Felix25 - 9 months ago 363

R Question

I have a dataset with 142 data entries: 121 individuals measured on two occasions (two years, before and after treatment, Year = 0 or 1), in the second year 46 individuals were in treated plots and the rest were in control plots (treatment = 0 or 1). Here's some example data:

`ID <- c("480", "480", "620", "620","712","712")`

Year <- c("0", "1", "0", "1","0", "1")

Plot <- c("14", "14", "13", "13","20","20")

Treat <- c("0", "0", "0", "1", "0", "1")

Exp <- c("31", "43", "44", "36", "29", "71")

ExpSqrt <- c("5.567764", "6.557439", "6.633250", "6.000000", "5.385165", "8.426150")

Winter <- data.frame(ID, Year, Plot, Treat,

Exp, ExpSqrt,

stringsAsFactors = TRUE)

Plots and individuals are random factors and I'm trying to fit a mixed model to determine the effect of Year, Treatment and the interaction between them:

`model_Exp <- lmer(ExpSqrt~Year+Treat+Year*Treat+(1|ID)+(1|Plot),data=Winter)`

but I keep getting the warning message:

`"fixed-effect model matrix is rank deficient so dropping 1 column / coefficient"`

This removes the interaction.

I have no NA values in my dataset and Exp is always positive but I have sqrt transformed this as the distribution was non-normal. It's not a particularly small dataset, I have tried the using the function findLinearCombos from the caret package but it returns no result.

My understanding is that there is some problem because treatment 1 only occurs under condition year=1 (but not in all instances: Year=1 also contains 75 control individuals).

I am not sure a) how or if this can be resolved?

or b) if it can't be resolved how to interpret this?

I have read some responses about this warning but have done everything I found suggested to resolve it, I've also read a bit about the Hauck-Donner effect, but I'm not sure if this is my problem and being relatively new to stats I can't admit I entirely understand it.

Answer

This is not really specifically a linear-mixed model problem.
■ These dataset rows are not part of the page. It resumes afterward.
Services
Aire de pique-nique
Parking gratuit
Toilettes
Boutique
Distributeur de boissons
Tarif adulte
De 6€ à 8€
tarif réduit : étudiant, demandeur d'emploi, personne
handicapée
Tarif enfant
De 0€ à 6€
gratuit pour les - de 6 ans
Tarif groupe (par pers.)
It comes down to the fact that you can't estimate an interaction if you don't have any treatment happening in the 'before' period (year 0).
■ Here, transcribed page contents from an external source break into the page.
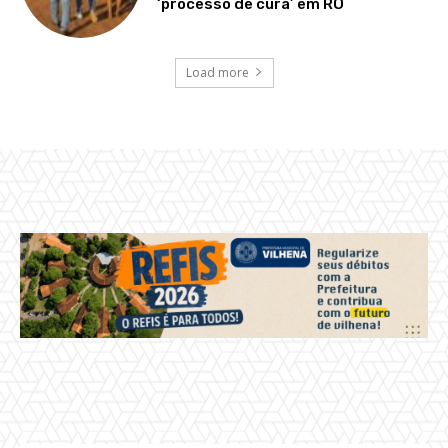
‘processo de cura’ em RO
Load more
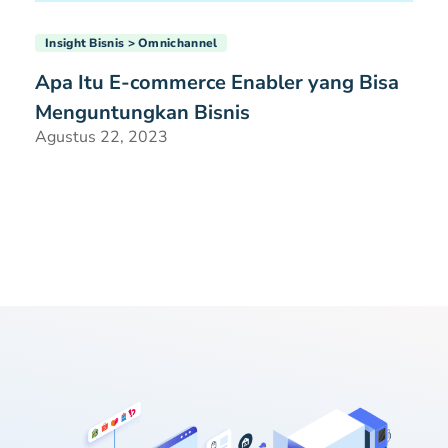
Insight Bisnis
Omnichannel
Apa Itu E-commerce Enabler yang Bisa
Menguntungkan Bisnis
Agustus 22, 2023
Simplest possible example:

```
(dd <- data.frame(y=1:3,treat=c(0,0,1),year=c(0,1,1)))
## y treat year
## 1 1 0 0
## 2 2 0 1
## 3 3 1 1
```

Fit the model:

```
lm(y~treat*year,dd) ## == year+treat+year:treat
## Call:
## lm(formula = y ~ treat * year, data = dd)
##
## Coefficients:
## (Intercept) treat year treat:year
## 1 1 1 NA
```

`lm`

doesn't warn you, but it effectively does the same thing as `lmer`

by removing the extra, collinear column and giving its parameter an `NA`

value. If you try `caret::findLinearCombos(dd[c("year","treat")])`

you won't get anything back (`year`

and `treat`

are not perfectly collinear), but if you look at the model matrix that R constructs to include the treatment column, you will get something:

```
X <- model.matrix(~year*treat,dd)
caret::findLinearCombos(X)
## $linearCombos
## $linearCombos[[1]]
## [1] 4 3
## $remove
## [1] 4
```

This experimental design simply doesn't allow you to estimate the interaction. If you remove it from the formula (use `year+treat`

instead of `year*treat`

) you'll get the same answer, but without the message. Alternatively, in a typical "before-after-control-impact" design (in environmental impact assessment), you would label the individuals who *would be getting the treatment* as "impact" or "treated" individuals even in year 0; then the interaction would be your actual estimated effect of treatment.